━━━ Information given

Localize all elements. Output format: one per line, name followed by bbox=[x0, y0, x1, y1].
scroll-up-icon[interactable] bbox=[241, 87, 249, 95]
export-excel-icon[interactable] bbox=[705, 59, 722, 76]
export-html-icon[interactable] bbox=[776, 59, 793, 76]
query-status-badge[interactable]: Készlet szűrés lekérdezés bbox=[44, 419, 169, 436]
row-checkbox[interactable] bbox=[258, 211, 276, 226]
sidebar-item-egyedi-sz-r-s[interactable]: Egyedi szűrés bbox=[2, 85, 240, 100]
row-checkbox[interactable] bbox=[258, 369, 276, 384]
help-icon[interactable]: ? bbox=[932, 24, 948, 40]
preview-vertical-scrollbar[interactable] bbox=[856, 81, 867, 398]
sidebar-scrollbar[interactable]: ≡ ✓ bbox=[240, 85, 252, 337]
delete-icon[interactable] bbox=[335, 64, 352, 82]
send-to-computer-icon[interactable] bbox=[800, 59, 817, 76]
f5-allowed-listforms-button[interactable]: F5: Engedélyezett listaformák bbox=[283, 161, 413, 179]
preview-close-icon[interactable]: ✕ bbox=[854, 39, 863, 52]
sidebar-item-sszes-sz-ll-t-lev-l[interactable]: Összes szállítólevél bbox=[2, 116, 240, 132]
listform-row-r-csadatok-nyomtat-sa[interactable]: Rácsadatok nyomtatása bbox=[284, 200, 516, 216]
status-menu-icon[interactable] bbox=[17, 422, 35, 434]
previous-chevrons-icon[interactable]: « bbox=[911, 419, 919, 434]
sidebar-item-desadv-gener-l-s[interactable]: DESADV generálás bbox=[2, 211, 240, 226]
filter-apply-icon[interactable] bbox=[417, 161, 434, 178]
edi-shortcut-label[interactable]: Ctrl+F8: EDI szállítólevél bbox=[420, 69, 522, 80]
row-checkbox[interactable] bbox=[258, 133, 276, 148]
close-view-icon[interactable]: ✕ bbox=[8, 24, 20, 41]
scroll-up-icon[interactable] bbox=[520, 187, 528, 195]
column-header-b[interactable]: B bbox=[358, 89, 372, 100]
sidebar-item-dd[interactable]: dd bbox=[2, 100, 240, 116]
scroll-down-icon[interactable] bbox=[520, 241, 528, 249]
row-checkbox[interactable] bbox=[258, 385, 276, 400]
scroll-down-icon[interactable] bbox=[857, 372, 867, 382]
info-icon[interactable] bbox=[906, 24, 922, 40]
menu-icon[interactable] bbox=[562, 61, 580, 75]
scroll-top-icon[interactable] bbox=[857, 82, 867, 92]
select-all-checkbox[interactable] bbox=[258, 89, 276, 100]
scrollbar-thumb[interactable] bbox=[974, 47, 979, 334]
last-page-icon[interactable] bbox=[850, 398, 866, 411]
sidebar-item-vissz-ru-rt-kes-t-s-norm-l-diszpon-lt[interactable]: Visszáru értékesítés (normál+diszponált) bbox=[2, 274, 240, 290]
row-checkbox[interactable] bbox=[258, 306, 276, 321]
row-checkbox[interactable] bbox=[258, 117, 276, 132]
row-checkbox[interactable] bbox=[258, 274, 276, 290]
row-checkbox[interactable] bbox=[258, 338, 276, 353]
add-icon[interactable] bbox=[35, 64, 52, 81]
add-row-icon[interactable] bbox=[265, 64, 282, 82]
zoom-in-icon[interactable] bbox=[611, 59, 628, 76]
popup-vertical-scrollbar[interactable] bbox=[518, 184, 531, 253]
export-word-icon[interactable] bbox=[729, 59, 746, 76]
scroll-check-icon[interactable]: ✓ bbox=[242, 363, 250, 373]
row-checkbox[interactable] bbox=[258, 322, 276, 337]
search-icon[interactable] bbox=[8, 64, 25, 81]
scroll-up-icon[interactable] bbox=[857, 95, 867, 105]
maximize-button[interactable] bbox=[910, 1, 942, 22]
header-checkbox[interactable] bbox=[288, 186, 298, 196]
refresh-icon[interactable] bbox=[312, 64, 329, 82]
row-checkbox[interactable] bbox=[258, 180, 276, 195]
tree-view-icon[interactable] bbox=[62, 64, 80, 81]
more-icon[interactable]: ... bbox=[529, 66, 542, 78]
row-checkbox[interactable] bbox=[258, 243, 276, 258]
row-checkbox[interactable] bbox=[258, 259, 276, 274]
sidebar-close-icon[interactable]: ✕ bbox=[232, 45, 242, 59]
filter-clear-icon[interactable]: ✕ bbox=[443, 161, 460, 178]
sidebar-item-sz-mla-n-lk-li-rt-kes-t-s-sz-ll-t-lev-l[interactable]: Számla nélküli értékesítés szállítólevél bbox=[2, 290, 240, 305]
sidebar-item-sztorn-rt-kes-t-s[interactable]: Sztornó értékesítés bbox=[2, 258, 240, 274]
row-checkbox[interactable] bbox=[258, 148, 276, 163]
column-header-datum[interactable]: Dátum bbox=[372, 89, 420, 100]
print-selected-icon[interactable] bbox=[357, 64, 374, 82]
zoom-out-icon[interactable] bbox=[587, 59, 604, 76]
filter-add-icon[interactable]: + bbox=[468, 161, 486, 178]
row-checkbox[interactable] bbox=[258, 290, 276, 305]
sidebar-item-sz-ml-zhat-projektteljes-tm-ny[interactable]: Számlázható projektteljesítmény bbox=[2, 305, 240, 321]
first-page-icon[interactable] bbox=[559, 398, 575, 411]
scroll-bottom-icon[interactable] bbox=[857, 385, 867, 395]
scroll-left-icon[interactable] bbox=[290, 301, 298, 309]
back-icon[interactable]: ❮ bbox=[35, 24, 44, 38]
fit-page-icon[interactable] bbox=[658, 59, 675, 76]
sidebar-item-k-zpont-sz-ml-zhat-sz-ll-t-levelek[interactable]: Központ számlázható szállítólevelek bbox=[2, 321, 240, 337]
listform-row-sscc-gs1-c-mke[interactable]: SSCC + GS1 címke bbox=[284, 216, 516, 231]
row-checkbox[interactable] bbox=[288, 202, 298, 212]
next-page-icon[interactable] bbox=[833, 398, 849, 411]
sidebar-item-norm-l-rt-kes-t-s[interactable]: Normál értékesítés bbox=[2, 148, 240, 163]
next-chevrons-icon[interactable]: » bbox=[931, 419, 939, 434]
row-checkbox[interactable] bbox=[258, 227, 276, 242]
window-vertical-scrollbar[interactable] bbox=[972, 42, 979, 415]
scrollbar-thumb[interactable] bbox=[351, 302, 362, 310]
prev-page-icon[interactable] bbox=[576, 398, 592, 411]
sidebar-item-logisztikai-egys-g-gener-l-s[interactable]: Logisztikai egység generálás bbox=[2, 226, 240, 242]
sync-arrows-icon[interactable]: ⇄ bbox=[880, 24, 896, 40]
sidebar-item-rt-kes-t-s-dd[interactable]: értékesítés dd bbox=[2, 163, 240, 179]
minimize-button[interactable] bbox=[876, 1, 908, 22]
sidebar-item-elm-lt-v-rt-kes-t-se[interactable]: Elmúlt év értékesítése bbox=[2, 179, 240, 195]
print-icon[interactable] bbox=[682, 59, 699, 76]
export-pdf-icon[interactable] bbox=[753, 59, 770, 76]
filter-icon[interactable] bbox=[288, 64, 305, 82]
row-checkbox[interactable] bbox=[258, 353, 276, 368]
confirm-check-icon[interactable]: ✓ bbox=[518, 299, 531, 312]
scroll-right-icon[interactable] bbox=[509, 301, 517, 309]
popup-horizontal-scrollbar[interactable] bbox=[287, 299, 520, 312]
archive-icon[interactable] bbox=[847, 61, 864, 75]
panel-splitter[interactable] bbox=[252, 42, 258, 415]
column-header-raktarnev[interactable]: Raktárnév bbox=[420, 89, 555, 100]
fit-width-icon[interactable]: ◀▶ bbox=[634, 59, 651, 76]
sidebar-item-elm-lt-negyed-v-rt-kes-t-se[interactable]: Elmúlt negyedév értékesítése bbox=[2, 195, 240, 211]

━━━━━━

* _What to work on_:
When a line of the records includes "down", that line belongs in the answer.

* _Task result_:
scroll-down-icon[interactable] bbox=[520, 241, 528, 249]
scroll-down-icon[interactable] bbox=[857, 372, 867, 382]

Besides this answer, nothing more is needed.